Hi, I follow this thread and my question is simple : Should I enable yes or no the crop overscan option? I play with integrer scale on and 1:1 PAR, on my 1080P TV and my 1200P monitor. What should I do ? To be honest , I did not understand what happen if I set this otion on or off. Thanks

In my case, the perfect aspect ratio for NES / SNES / Genesis is not 4/3, but 5/4.

@Tromzy Yeah, I’ve seen some threads elsewhere that do the same sort of calculations that are mentioned in this thread and they ultimately came up with 5:4 as the closest non-stupid aspect ratio for NES/SNES.

IMO yes you should crop. For most console and arcade games there is no usable information in the overscan region so by removing it you get more usable vertical information. I believe there are some edge cases where there is useful stuff in the cropped region but I’m not aware of what titles this happens with.

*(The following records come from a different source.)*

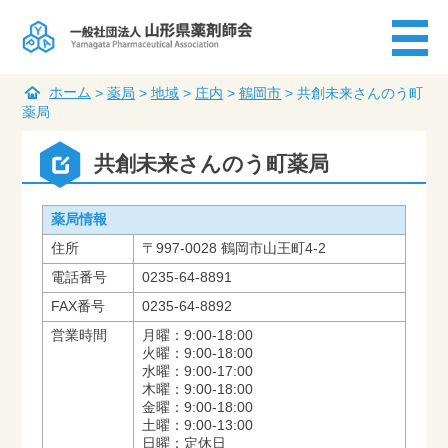
ホーム
>
薬局
>
地域
>
庄内
>
鶴岡市
>
共創未来さんのう町
薬局
共創未来さんのう町薬局
薬局情報
住所
〒997-0028 鶴岡市山王町4-2
電話番号
0235-64-8891
FAX番号
0235-64-8892
営業時間
月曜：9:00-18:00
火曜：9:00-18:00
水曜：9:00-17:00
木曜：9:00-18:00
金曜：9:00-18:00
土曜：9:00-13:00
日曜：定休日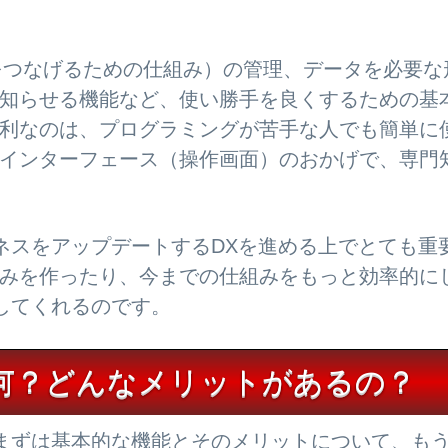
同士をつなげるための仕組み）の管理、データを必要な
知らせる機能など、使い勝手を良くするための基
利なのは、プログラミングが苦手な人でも簡単に
インターフェース（操作画面）のおかげで、専門
ジネスをアップデートするDXを進める上でとても重
みを作ったり、今までの仕組みをもっと効率的に
をしてくれるのです。
て何？どんなメリットがあるの？
、まずは基本的な機能とそのメリットについて、も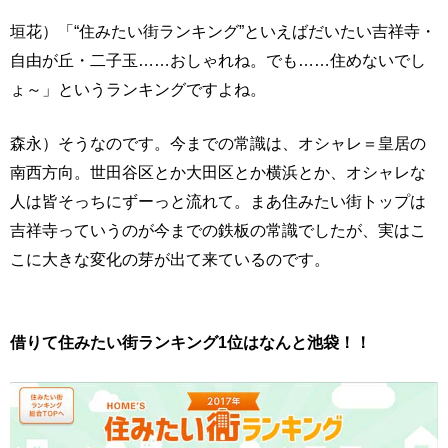
垣花）「“住みたい街ランキング”といえばだいたい吉祥寺・
自由が丘・二子玉……おしゃれね。でも……住めないでし
ょ～」というランキングですよね。
森永）そうなのです。今までの常識は、オシャレ＝皇居の
南西方向。世田谷区とか大田区とか横浜とか、オシャレな
人は皆そっちにずーっと流れて。まあ住みたい街トップは
吉祥寺っていうのが今までの鉄板の常識でしたが、実はこ
こに大きな変化の芽が出て来ているのです。
借りて住みたい街ランキング1位はなんと池袋！！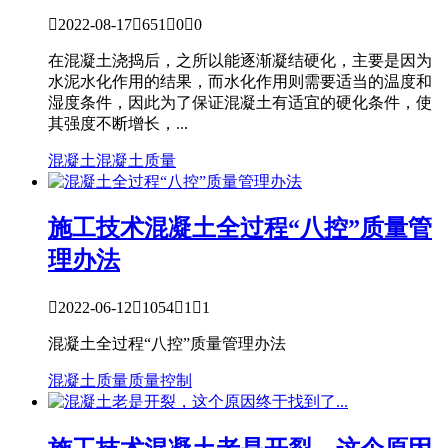

2022-08-17

651

0

0
在混凝土浇捣后，之所以能逐渐凝结硬化，主要是因为
水泥水化作用的结果，而水化作用则需要适当的温度和
湿度条件，因此为了保证混凝土有适宜的硬化条件，使
其强度不断增长，...
混凝土
混凝土质量
施工技术
混凝土全过程“八控”质量管
理办法

2022-06-12

1054

1

1
混凝土全过程“八控”质量管理办法
混凝土质量
质量控制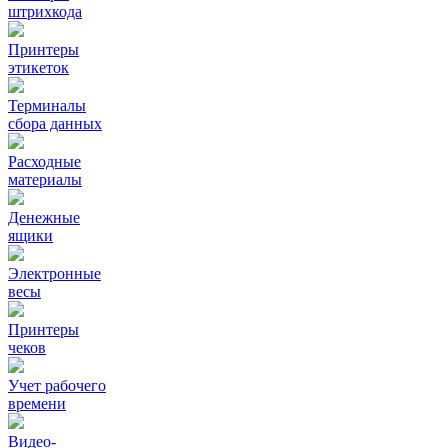
штрихкода
Принтеры
этикеток
Терминалы
сбора данных
Расходные
материалы
Денежные
ящики
Электронные
весы
Принтеры
чеков
Учет рабочего
времени
Видео‑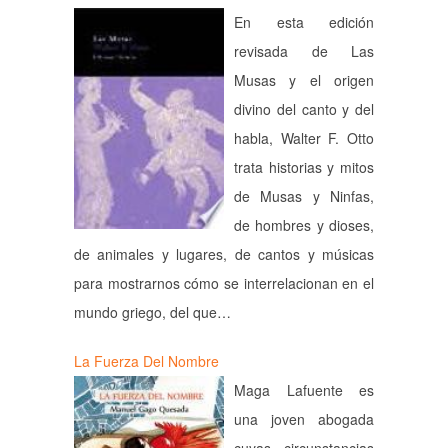
En esta edición
revisada de Las
Musas y el origen
divino del canto y del
habla, Walter F. Otto
trata historias y mitos
de Musas y Ninfas,
de hombres y dioses,
de animales y lugares, de cantos y músicas
para mostrarnos cómo se interrelacionan en el
mundo griego, del que…
La Fuerza Del Nombre
Maga Lafuente es
una joven abogada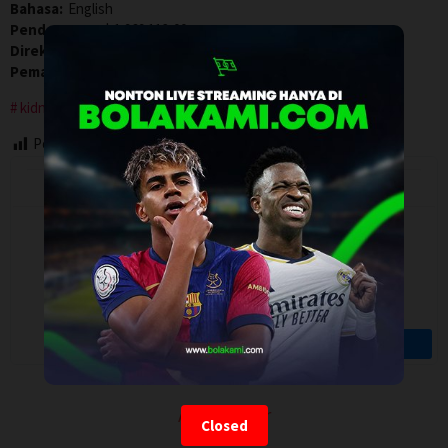
Bahasa:
English
Pendapatan:
$ 1.969.113,00
Direksi:
Adrian Grünberg
Pemain:
Isabel Myers
,
Matthew Modine
,
Milla Jovovich
kidnapping
Post Views:
118
Artalk Error
Closed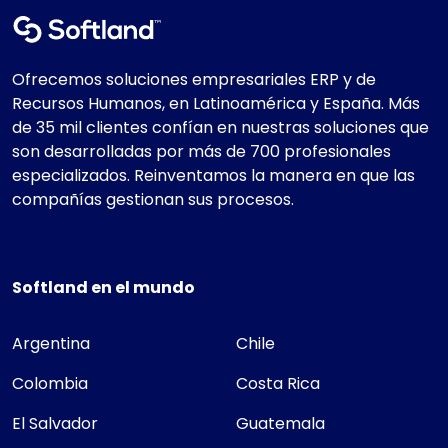
Ofrecemos soluciones empresariales ERP y de
Recursos Humanos, en Latinoamérica y España. Más
de 35 mil clientes confían en nuestras soluciones que
son desarrolladas por más de 700 profesionales
especializados. Reinventamos la manera en que las
compañías gestionan sus procesos.
Softland en el mundo
Argentina
Chile
Colombia
Costa Rica
El Salvador
Guatemala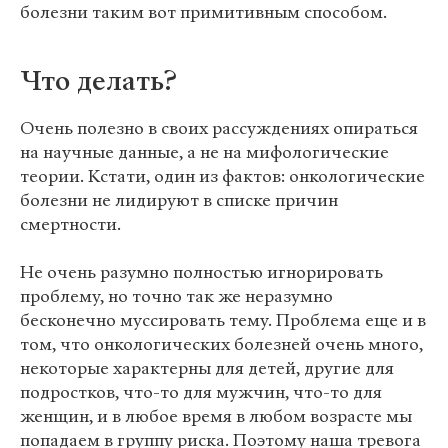
болезни таким вот примитивным способом.
Что делать?
Очень полезно в своих рассуждениях опираться
на научные данные, а не на мифологические
теории. Кстати, один из фактов: онкологические
болезни не лидируют в списке причин
смертности.
Не очень разумно полностью игнорировать
проблему, но точно так же неразумно
бесконечно муссировать тему. Проблема еще и в
том, что онкологических болезней очень много,
некоторые характерны для детей, другие для
подростков, что-то для мужчин, что-то для
женщин, и в любое время в любом возрасте мы
попадаем в группу риска. Поэтому наша тревога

[QUOTE=hostile1975;45319]Hi, I follow this thread and my question is simple : Should I enable yes or no the crop overscan option? I play with integrer scale on and 1:1 PAR, on my 1080P TV and my 1200P monitor. What should I do ? To be honest , I did not understand what happen if I set this otion on or off. Thanks[/QUOTE]

1 Like

[QUOTE=dankcushions;45323]i’m with you there :slight_smile: all the characters look fat at PAR! cool tip - if you get the japanese version of SFIII 2nd impact, it has a proper widescreen mode. you need to access the system menu to turn it on (in libretro-fba it’s hold start by default I think). with that enabled you can display it full screen on 16:9 TVs with no fat ryu!

having read this entire thread i’m not entirely sure i care about non-4:3 for console games :slight_smile: proper DAR is all i care about, as it can really mess up images in MAME and FBA, and that’s been fixed in FBA (thanks radius!) and mame2003. but thanks to dogway and co for the research and explaining the issue. it’s interesting![/QUOTE] CPS2/3 games are one of the obvious “designed for DAR” examples. With the exception of Progear, which has squished geometry with DAR. Probably because it was the one CPS2 game developed by CAVE.